La ville de Mexico décrète l’alerte aux violences contre les femmes

Le Mexique est considéré comme l’un des pays les plus violents au monde, notamment pour les femmes, avec le chiffre le plus élevé de féminicides en Amérique latine.
Photo: Pedro Pardo Agence France-Presse Le Mexique est considéré comme l’un des pays les plus violents au monde, notamment pour les femmes, avec le chiffre le plus élevé de féminicides en Amérique latine.

La mairesse de Mexico, Claudia Sheinbaum, a décrété jeudi l’alerte aux violences commises contre les femmes, soulignant la nécessité de lutter contre les agressions, notamment sexuelles, en augmentation dans la capitale.

« Toutes et tous, dans cette ville, nous devons dire ÇA SUFFIT, ASSEZ », a déclaré la mairesse Sheinbaum dans un communiqué.

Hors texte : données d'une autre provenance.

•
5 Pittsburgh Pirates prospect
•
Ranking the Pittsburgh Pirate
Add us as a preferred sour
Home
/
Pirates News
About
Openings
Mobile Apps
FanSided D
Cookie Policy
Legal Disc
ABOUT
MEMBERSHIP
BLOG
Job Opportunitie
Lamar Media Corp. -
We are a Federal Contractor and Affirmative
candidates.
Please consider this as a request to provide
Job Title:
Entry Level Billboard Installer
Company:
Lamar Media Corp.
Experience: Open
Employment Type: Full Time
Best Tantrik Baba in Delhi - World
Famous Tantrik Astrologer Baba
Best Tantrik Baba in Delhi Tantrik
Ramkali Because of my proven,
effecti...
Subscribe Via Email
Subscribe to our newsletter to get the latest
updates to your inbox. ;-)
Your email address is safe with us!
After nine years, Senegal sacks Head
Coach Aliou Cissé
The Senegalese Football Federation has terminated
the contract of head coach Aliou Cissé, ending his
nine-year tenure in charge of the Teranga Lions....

« En ce qui me concerne, je me confronte à la réalité et mon administration va défendre avec force les femmes, les filles et les garçons victimes d’agressions sexuelles », a-t-elle ajouté.

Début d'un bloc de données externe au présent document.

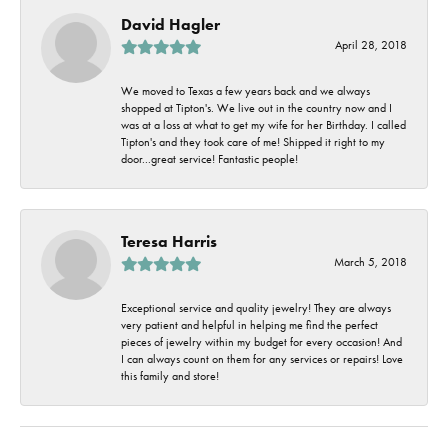
David Hagler
April 28, 2018
We moved to Texas a few years back and we always
shopped at Tipton's. We live out in the country now and I
was at a loss at what to get my wife for her Birthday. I called
Tipton's and they took care of me! Shipped it right to my
door...great service! Fantastic people!
Teresa Harris
March 5, 2018
Exceptional service and quality jewelry! They are always
very patient and helpful in helping me find the perfect
pieces of jewelry within my budget for every occasion! And
I can always count on them for any services or repairs! Love
this family and store!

Selon la mairesse, il s’agit aussi de soutenir les femmes tout au long du processus de dépôt de plainte contre les violences sexistes. Elle a souligné que le nombre de dossiers d’enquête avait augmenté de 10 % depuis octobre 2018 à octobre 2019.

L’alerte aux violences contre les femmes est décrétée lorsque les indicateurs passent au rouge et nécessitent une réponse coordonnée des autorités contre ce fléau. Elle est aujourd’hui en vigueur dans 18 des 32 États mexicains.

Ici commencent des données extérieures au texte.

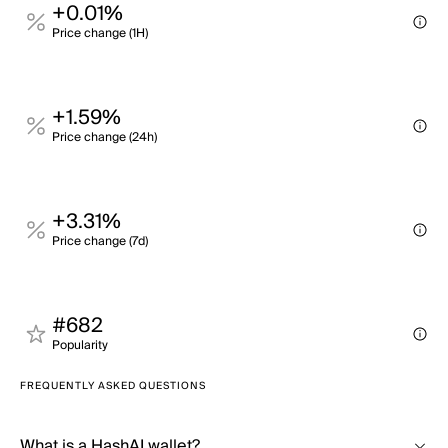
+0.01%
Price change (1H)
+1.59%
Price change (24h)
+3.31%
Price change (7d)
#682
Popularity
FREQUENTLY ASKED QUESTIONS
What is a HashAI wallet?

Le Mexique est considéré comme l’un des pays les plus violents au monde, notamment pour les femmes, avec le chiffre le plus élevé de féminicides en Amérique latine, selon Amnesty International.

Neuf femmes sont assassinées chaque jour au Mexique, selon ONU-Femmes.


Les féminicides, un fléau mondial et persistant

Au moins 87 000 femmes ont été tuées de manière intentionnelle en 2017, dans les pays pauvres comme dans les riches, selon des chiffres de l’Office des Nations unies contre la drogue et le crime (ONUDC).

Les agresseurs en majorité des proches
Parmi elles, 57 % (50 000) ont perdu la vie aux mains de leurs conjoints ou de membres de leurs familles, selon l’ONUDC, soit une « légère augmentation » par rapport à 2012.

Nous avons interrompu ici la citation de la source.